(Reuters) - State Street Corp STT.N is nearing a deal to acquire General Electric Co’s (GE.N) $115 billion asset management business, according to people familiar with the matter, as the U.S. industrial conglomerate continues to shed unloved assets.
State Street, a Boston-based asset manager, has prevailed over other bidders, including Goldman Sachs Group Inc GS.N, for the business, and is now in the final stages of negotiating a deal with GE, the people said this week.
An agreement could come as early as this month and value GE’s asset management business at as much as $500 million, the people added, cautioning that the negotiations could still fall through.
The sources asked not to be identified because the negotiations are confidential.
“We have had a very high level of interest from potential acquirers of GE Asset Management (GEAM) in the market and the deal is progressing well.
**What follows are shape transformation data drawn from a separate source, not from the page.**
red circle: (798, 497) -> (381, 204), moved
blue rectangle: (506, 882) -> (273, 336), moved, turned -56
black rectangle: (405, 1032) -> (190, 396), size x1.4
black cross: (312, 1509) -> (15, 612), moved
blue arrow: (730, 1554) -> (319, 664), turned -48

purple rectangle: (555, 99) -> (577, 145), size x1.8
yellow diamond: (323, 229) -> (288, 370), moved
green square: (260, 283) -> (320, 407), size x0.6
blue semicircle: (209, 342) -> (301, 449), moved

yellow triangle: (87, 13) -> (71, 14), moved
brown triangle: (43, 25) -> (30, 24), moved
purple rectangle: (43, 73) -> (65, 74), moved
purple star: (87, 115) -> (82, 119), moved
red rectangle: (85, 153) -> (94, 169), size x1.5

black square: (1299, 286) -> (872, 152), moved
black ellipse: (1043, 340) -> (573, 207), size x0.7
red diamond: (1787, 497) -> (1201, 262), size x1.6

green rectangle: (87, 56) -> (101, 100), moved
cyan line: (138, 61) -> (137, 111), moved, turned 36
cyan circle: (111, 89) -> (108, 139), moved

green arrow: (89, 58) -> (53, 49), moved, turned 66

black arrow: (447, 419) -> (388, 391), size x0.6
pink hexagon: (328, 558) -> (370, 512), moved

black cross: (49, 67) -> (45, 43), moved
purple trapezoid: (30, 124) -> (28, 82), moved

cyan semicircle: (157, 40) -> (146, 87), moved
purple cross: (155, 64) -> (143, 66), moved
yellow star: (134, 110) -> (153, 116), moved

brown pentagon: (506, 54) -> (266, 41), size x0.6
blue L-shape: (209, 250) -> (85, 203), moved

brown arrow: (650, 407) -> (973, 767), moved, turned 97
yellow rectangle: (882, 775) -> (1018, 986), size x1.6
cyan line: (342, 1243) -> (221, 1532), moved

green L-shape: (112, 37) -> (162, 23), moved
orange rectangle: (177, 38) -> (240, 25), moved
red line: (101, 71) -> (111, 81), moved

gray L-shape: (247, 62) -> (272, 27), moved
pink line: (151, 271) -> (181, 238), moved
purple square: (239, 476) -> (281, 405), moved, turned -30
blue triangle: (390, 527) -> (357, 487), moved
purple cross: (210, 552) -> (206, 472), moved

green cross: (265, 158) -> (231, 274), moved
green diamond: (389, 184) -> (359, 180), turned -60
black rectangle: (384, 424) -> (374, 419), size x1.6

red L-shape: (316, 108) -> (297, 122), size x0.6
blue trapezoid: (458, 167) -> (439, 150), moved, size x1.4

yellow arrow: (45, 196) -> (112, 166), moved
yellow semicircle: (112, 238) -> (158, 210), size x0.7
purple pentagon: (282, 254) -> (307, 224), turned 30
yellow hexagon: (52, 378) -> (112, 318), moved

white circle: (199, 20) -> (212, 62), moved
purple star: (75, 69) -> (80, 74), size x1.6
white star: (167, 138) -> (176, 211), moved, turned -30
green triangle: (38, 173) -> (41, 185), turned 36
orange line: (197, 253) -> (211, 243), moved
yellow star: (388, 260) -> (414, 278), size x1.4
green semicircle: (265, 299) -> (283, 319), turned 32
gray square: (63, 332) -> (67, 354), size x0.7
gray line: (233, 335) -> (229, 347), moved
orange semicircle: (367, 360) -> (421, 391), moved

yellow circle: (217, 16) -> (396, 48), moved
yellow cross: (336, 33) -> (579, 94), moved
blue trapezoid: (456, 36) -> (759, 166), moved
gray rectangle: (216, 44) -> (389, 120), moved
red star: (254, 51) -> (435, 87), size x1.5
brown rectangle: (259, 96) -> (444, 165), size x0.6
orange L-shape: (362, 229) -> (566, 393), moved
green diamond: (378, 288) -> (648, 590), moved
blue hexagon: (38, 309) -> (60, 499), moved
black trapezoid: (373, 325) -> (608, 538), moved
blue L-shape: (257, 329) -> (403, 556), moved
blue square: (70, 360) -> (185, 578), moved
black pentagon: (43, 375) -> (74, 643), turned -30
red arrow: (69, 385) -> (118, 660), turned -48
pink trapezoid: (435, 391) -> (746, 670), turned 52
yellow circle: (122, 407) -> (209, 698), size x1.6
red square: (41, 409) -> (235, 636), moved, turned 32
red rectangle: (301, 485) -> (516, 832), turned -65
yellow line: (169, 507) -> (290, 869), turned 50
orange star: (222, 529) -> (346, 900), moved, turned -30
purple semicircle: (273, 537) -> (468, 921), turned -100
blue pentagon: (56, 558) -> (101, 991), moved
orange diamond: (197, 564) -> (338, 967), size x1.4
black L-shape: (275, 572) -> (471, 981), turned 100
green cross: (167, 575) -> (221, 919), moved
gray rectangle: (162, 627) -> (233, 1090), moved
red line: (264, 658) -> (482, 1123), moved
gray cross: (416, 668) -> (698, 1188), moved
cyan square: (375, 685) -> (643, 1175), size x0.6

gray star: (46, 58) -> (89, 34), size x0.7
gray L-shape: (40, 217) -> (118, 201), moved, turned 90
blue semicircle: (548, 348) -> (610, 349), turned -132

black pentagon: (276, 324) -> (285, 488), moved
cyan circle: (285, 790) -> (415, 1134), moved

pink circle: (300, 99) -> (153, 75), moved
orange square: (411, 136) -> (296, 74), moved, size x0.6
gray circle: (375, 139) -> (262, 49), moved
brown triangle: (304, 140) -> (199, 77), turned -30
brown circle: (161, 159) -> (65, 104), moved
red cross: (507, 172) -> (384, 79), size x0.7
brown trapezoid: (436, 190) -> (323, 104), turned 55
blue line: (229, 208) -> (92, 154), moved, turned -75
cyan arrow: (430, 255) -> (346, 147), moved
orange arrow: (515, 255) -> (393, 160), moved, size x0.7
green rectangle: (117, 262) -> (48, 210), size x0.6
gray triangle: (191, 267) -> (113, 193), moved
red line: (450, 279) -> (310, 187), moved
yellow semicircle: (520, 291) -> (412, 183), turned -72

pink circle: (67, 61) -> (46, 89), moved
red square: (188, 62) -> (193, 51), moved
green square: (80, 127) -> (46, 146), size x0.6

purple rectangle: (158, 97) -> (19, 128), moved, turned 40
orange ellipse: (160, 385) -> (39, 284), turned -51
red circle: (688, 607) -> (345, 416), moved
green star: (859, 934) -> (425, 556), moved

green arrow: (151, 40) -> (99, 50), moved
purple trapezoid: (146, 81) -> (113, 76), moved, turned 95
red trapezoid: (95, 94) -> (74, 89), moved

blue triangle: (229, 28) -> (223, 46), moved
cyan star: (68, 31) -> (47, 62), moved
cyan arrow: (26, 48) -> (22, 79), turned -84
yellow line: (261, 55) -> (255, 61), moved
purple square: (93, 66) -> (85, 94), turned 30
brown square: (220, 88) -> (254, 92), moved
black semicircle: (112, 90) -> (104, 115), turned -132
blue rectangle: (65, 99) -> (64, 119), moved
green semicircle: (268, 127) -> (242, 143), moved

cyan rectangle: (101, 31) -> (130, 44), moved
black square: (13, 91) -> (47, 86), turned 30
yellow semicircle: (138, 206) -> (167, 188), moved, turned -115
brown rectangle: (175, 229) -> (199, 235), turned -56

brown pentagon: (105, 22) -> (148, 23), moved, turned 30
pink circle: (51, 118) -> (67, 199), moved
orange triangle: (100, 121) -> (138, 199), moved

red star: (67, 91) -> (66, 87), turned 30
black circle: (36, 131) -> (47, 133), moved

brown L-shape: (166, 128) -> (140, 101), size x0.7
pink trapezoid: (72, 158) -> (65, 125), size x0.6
At this time, there is no public announcement about a buyer. Our original deal timeline remains on track, and we still expect to conclude our strategic evaluation this quarter,” GE said in statement.
State Street did not respond to a request for comment, while Goldman Sachs declined to comment.
GE’s asset management arm managed $115 billion in assets as of June 30. It manages retirement plans for the vast majority of the company’s 130,000 U.S. employees, as well as assets for outside institutional investors including third-party retirement plans.
GE has said that proceeds from the transaction would be deposited into its pension trust, increasing assets used to pay GE pension plan benefits. The Fairfield, Connecticut-based company said in its latest annual report that the GE pension plan was underfunded by $15.8 billion at the end of last year, compared to $4.7 billion as of the end of 2013.
Assets in GE’s principal pension plans earned 5.9 percent in 2014, according to the report. The average return for the top 100 U.S. corporate pension plans was 10.9 percent in 2014, according to benefit consulting firm Milliman.
A deal for the asset management business would follow moves by GE to sell the vast majority of GE Capital, a separate $200 billion financing business, as it seeks to return to its industrial roots.
The acquisition would also provide a boost to State Steet, which has suffered from fund outflows. Net withdrawals among its long-term institutional clients totaled $100 billion in 2015. Meanwhile, total revenue in the fourth quarter of 2015 was $2.54 billion, a 3.3 percent decline from the year-earlier period.
State Street had $28 trillion in assets under custody and administration and $2 trillion in assets under management as of the end of December. It has a market capitalization of about $22 billion.